Nearly four and a half months and the tiny house was finally ready to move to the site where I would live in it. We had done all the work that would need a table saw. Tim installed trim around the shower surround using wood cut from nicely seasoned wood from our old deck. While I installed a shelf dedicated to my printer that would get it off my desk. And a short closet pole installed under the ladder for my coat closet. In the every inch counts department I added a shelf to the back of my desk behind the supporting cross piece. This shelf would hold all the wiring to my office equipment off the floor. I cut it from a door and the hole where the doorknob would go I placed so the cable to the power strip could fit through it. I also took the trouble to cut the printer shelf so I could fit the power cable up behind it at the corner. This kept any cables from having to be draped across my field of vision. Time consuming, but it was worth it.
Since the new site did not have quite the walk around access to the front door, I thought it would be prudent to move any large pieces of furniture into the house first.
Tim and I rented a pick-up truck and hitched up the tiny house. As we backed out we heard a bang inside the house. I thought I had secured all the furniture by wedging everything up against each other so there would be no movement. Looking inside I couldn't see anything amiss so we continued making our slow careful journey down the road with me driving behind to watch out for low hanging wires. Later I would discover that the bang had been the kitchen drawers sliding out over the shower pan. There being nothing to keep them closed, but no harm done.
Despite nearing rush hour traffic we made the short journey without annoying anyone. The challenging bit was backing the house into the tight space, but Tim was adept at this once I became his eyes. Luckily there was no traffic in the street as I stood out there with my white hard hat on playing the part of the construction boss. This may have eased our delivery when the local sheriff cruised by, stopped to talk to some neighbors catty corner from us and then left when it became clear what we were doing. We had had to cut some more of the bottle brush for clearance, but other than that my site prep had been perfect. The trellis had been cut back to allow for the door to open just enough though the door did touch the trellis when open. The ground underneath the house I had covered with pea gravel.
Once positioned I was pleased to see that there was four feet of space between the house and the fence. A comfortable distance. And on the other side almost as much under the canopy of the tall bottle brush. These bushes would shield the house from view from the main house despite the height of the roof. In fact you could really only see the house from directly across the street and for a few car lengths down from the gate in the fence. The whole move had only taken us an hour.

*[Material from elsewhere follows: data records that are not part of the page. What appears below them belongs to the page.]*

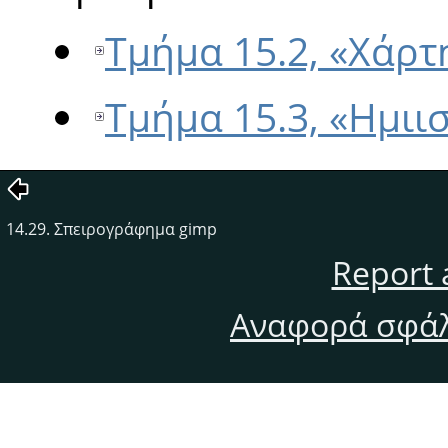
Τμήμα 15.2, «Χάρτ
Τμήμα 15.3, «Ημι
14.29. Σπειρογράφημα gimp
Report 
Αναφορά σφάλ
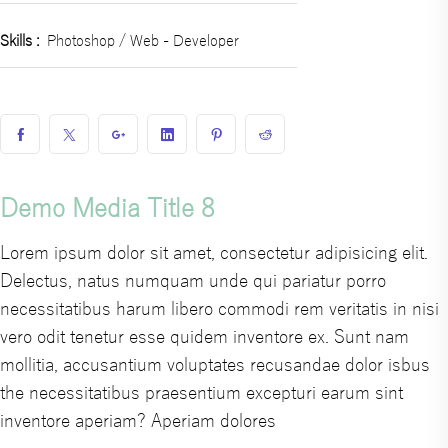
Skills :
Photoshop / Web - Developer
Demo Media Title 8
Lorem ipsum dolor sit amet, consectetur adipisicing elit.
Delectus, natus numquam unde qui pariatur porro
necessitatibus harum libero commodi rem veritatis in nisi
vero odit tenetur esse quidem inventore ex. Sunt nam
mollitia, accusantium voluptates recusandae dolor isbus
the necessitatibus praesentium excepturi earum sint
inventore aperiam? Aperiam dolores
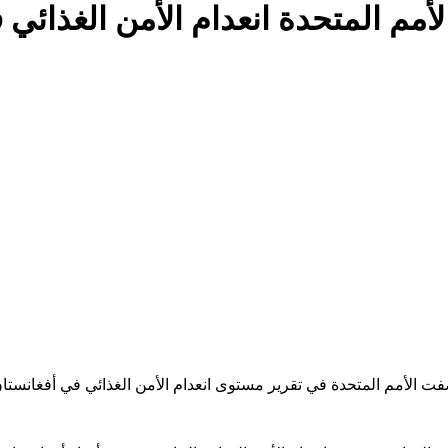
مم المتحدة انعدام الأمن الغذائي ف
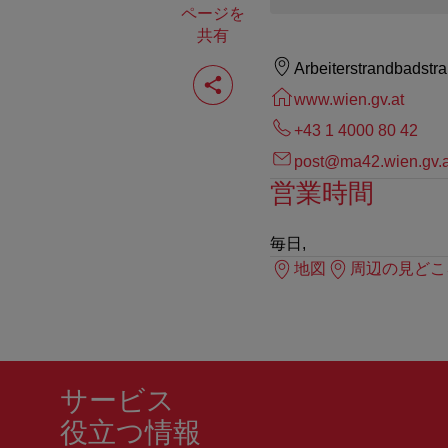
ページを
共有
ペ
Arbeiterstrandbadstr
ー
www.wien.gv.at
ジ
を
+43 1 4000 80 42
共
有
post@ma42.wien.gv.a
す
営業時間
る
毎日,
地図
周辺の見どこ
サービス
役立つ情報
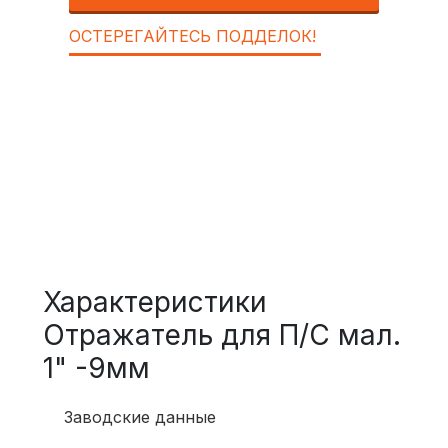
ОСТЕРЕГАЙТЕСЬ ПОДДЕЛОК!
Характеристики
Отражатель для П/С мал.
1" -9мм
Заводские данные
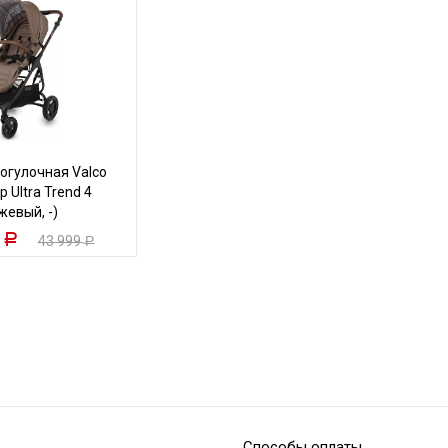
огулочная Valco
 Ultra Trend 4
жевый, -)
9
Р
43 999
Р
Способы оплаты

Later when a friend came to visit I told her she would be able to see the house over the fence when she drove down the street, but when I opened the gate for her she wasn't there. It turned out there was another tiny house visible above a fence just a block away and she had parked there. It was a tree house she had mistaken for my house. Quite a finished looking structure with a peaked roof and real windows. That made me feel more comfortable about adjunct buildings in the neighborhood.